Per ora ho acquistato un solo loro album ma sicuramente li approfondirò in seguito, poichè mi hanno colpito con il loro stile semplice ma efficace, con momenti in cui il post-rock sembra emergere per poi accodarsi all’insieme e formare un indie-rock quasi britannico.
L’album di cui vi parlerò brevemente è Pseudoscience, con il quale hanno provato ad emergere nel mondo musicale. Si tratta di quattro pezzi, tutti della durata di circa quattro minuti, registrati nello scantinato di casa ed altre location interessanti (cucina, camera da letto, etc.).
Partiamo dunque con i brani.
Fever Dreams si presenta con una nota ripetuta, con la sola variazione del tempo, alla quale si va ad aggiungere una tastiera ed infine la parte vocale, malinconica e trascinata. Nel secondo ritornello interviene una seconda voce acutissima e la terza (sempre quella del cantante) che si sovrappone alla prima. Si ha dunque un riff a mio parere simpatico che ci guida per circa un minuto, fino all’interruzione improvvisa della parte strumentale, con la sola tastiera superstite.
Si collega a questo primo pezzo dunque Still Life, molto dream-pop, con molti acuti del cantate su base molto tranquilla, composta da percussioni accennate, chitarra ripetitiva e pianoforte. Il tutto va avanti per due minuti e mezzo, quando un pezzo post-rock prende il sopravvento, riacciuffato al volo dalle numerose voci del cantante.
Chasing the Nevermind parte con un Synth e percussioni elettriche. Subito l’immancabile parte vocale interviene per trasformare il tutto in dream-pop, con un’atmosfera sognante disturbata appena dal riff della chitarra elettrica nel ritornello. Intorno al terzo minuto il Synth ricomincia a prendere il sopravvento insieme ai cori del cantante, per poi far finire il pezzo in una sottrazione di strumenti.

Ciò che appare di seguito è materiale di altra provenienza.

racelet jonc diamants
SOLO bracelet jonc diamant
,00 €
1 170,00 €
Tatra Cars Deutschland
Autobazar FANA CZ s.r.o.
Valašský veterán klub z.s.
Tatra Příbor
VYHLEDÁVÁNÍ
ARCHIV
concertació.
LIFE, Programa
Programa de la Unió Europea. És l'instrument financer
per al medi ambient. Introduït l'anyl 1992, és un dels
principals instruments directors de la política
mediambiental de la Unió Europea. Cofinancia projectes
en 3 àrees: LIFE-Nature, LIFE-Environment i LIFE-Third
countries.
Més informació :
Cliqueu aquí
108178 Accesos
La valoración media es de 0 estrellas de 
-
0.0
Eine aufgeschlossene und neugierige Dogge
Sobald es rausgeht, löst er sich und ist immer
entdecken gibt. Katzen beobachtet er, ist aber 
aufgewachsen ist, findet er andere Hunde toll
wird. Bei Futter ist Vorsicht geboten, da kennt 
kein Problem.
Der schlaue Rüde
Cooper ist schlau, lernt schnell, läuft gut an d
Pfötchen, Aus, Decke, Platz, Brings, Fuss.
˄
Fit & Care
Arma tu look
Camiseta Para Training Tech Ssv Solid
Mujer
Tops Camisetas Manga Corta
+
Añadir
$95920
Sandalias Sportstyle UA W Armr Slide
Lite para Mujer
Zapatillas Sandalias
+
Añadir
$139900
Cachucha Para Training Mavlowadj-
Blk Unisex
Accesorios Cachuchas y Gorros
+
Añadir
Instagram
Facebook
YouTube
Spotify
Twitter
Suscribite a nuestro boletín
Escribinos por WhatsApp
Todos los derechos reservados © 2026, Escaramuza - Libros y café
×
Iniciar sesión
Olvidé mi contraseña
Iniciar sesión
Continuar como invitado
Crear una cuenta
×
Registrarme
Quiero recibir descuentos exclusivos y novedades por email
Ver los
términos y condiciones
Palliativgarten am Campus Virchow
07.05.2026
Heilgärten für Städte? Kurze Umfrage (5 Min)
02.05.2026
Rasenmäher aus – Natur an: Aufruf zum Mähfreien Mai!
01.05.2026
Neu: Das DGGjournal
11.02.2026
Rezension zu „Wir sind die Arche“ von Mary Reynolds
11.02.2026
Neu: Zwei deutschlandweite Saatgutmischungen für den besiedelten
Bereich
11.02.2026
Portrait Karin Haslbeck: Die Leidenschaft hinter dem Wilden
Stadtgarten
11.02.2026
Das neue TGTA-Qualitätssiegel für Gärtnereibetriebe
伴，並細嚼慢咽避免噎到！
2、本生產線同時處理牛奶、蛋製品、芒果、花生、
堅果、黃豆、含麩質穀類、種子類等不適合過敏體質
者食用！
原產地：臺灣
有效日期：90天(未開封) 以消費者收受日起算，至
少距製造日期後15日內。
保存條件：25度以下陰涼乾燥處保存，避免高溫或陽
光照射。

L’ultimo brano è il mio preferito dell’album. Solar Plexus comincia con un motivetto che mi ha ricordato la sigla giapponese del primo DragonBall, al quale si aggiunge il Synth che definisce subito il tempo da seguire. Arriva dunque il cantante, e al termine di ogni sua frase l’ultima parola viene fatta riecheggiare a tempo, componendo un insieme di sonorità interessante. Ci ritroviamo così in una colonna sonora ad 8 bit che torna ad intersecarsi nuovamente con la componente vocale. Dal terzo minuto in poi ci ritroviamo in un lungo finale, che chiude degnamente l’album.
Consiglio a tutti l’ascolto di questo album, non vi aspettate però di trovare pezzi estremamente complessi. Ascoltate Solar Plexus per capire il loro genere; se vi piacerà potrete poi passare a tutti gli altri brani senza pentirvene.